---------- Data under study ----------
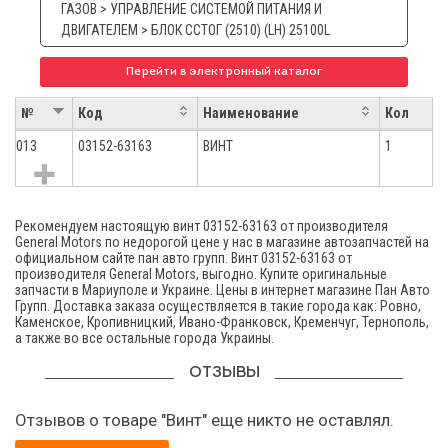
ГАЗОВ > УПРАВЛЕНИЕ СИСТЕМОЙ ПИТАНИЯ И
ДВИГАТЕЛЕМ > БЛОК ССТОГ (2510) (LH) 25100L
Перейти в электронный каталог
№
Код
Наименование
Кол
013
03152-63163
ВИНТ
1
Рекомендуем настоящую винт 03152-63163 от производителя
General Motors по недорогой цене у нас в магазине автозапчастей на
официальном сайте пан авто групп. Винт 03152-63163 от
производителя General Motors, выгодно. Купите оригинальные
запчасти в Мариуполе и Украине. Цены в интернет магазине Пан Авто
Групп. Доставка заказа осуществляется в такие города как: Ровно,
Каменское, Кропивницкий, Ивано-Франковск, Кременчуг, Тернополь,
а также во все остальные города Украины.
ОТЗЫВЫ
Отзывов о товаре "Винт" еще никто не оставлял.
----------
[To do] Your answer must be a single number: the count of lines in the records above that contain "города".

[Answer space] 2